Otra señal es impedir que la pareja trabaje o estudie, argumentando celos, desconfianza o “prioridades familiares”, cuando el efecto real es generar dependencia económica. A esto se suma exigir la ubicación en todo momento, una petición que hoy se disfraza de tecnología y seguridad, pero que en el fondo elimina la privacidad y el derecho a moverse con libertad.
Compartir fotografías íntimas sin consentimiento es otra conducta grave, hoy tipificada como violación a intimidad sexual, mayor mente conocida como “Ley Olimpia” y constituye una de las formas más dañinas de control, porque utiliza la intimidad como instrumento de amenaza. Otra forma muy común y dañina en quede manifiesta la violencia es humillar frente a otras personas, ya sea en reuniones familiares, en el trabajo o en redes sociales, tiene como propósito quebrar la seguridad de la víctima frente a su entorno social, aislándola progresivamente.
Estas conductas comparten un elemento común, pues buscan reducir la autonomía de la otra persona bajo la apariencia de cuidado, celos o amor. Es fundamental entender que los celos no son una prueba de amor, sino una forma de control, la preocupación auténtica respeta los límites, mientras que cuando una persona intenta controlar a su pareja la invade.

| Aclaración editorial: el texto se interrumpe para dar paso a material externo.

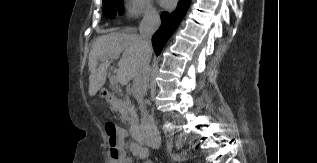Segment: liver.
I'll return each instance as SVG.
<instances>
[{
    "mask_svg": "<svg viewBox=\"0 0 317 163\" xmlns=\"http://www.w3.org/2000/svg\"><path fill=\"white\" fill-rule=\"evenodd\" d=\"M120 54L122 56L118 62L117 74L120 77L119 82L126 85L137 75L144 57L141 36L136 34L135 30L127 29L96 38L90 50L88 62L90 96H94L105 84L107 69L110 66L109 59L119 58Z\"/></svg>",
    "mask_w": 317,
    "mask_h": 163,
    "instance_id": "6515ba94",
    "label": "liver"
}]
</instances>
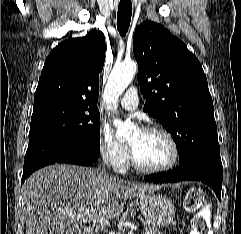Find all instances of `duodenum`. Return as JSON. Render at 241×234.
I'll use <instances>...</instances> for the list:
<instances>
[{
  "label": "duodenum",
  "instance_id": "1",
  "mask_svg": "<svg viewBox=\"0 0 241 234\" xmlns=\"http://www.w3.org/2000/svg\"><path fill=\"white\" fill-rule=\"evenodd\" d=\"M84 234H92V231H91V230H86V231L84 232Z\"/></svg>",
  "mask_w": 241,
  "mask_h": 234
}]
</instances>
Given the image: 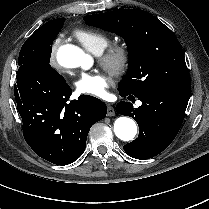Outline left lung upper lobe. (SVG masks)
<instances>
[{
    "instance_id": "left-lung-upper-lobe-1",
    "label": "left lung upper lobe",
    "mask_w": 209,
    "mask_h": 209,
    "mask_svg": "<svg viewBox=\"0 0 209 209\" xmlns=\"http://www.w3.org/2000/svg\"><path fill=\"white\" fill-rule=\"evenodd\" d=\"M89 26L116 33L128 47L129 68L118 85L120 94L138 95L158 86L190 90V75L174 33L150 13L120 9L84 17Z\"/></svg>"
}]
</instances>
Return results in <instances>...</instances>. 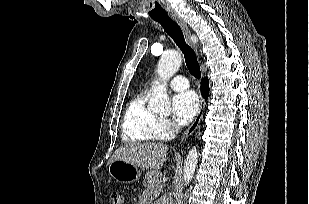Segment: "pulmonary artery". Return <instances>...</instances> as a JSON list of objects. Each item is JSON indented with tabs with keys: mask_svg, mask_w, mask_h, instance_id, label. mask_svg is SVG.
<instances>
[{
	"mask_svg": "<svg viewBox=\"0 0 309 204\" xmlns=\"http://www.w3.org/2000/svg\"><path fill=\"white\" fill-rule=\"evenodd\" d=\"M168 85L174 90H184L189 87V81L182 76H176L168 81Z\"/></svg>",
	"mask_w": 309,
	"mask_h": 204,
	"instance_id": "e3ab8cb5",
	"label": "pulmonary artery"
}]
</instances>
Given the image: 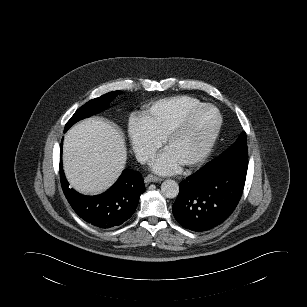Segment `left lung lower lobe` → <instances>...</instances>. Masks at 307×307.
<instances>
[{
	"label": "left lung lower lobe",
	"instance_id": "1",
	"mask_svg": "<svg viewBox=\"0 0 307 307\" xmlns=\"http://www.w3.org/2000/svg\"><path fill=\"white\" fill-rule=\"evenodd\" d=\"M247 168L248 164L215 163L187 177L172 207L177 222L194 232L221 225L241 198Z\"/></svg>",
	"mask_w": 307,
	"mask_h": 307
}]
</instances>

Identificar estas señales no significa culpar a quien las vive, sino dotar a la sociedad, y en particular a las mujeres de herramientas para reconocer patrones antes de que se conviertan en violencia física. La detección temprana permite actuar a tiempo, hablarlo con alguien de confianza, buscar acompañamiento psicológico, acudir a instancias especializadas o simplemente detener la relación antes de que el vínculo se vuelva más difícil de romper.
Como especialistas, sabemos que el aislamiento es el mejor aliado de quien ejerce violencia, por eso, mientras más se hable de estas señales en la familia, en la escuela, en el trabajo y en los medios, más difícil será que sigan pasando desapercibidas.
Si usted identifica alguna de estas señales en su relación o en la de alguien cercano, no está sola, existen instancias especializadas en atención a mujeres víctimas de violencia que pueden orientar, acompañar y, cuando es necesario, actuar. Nombrar la violencia a tiempo es, todavía hoy, uno de los actos más poderosos de prevención
*Columna colectiva de la Fiscalía General de Justicia del Estado (FGJE)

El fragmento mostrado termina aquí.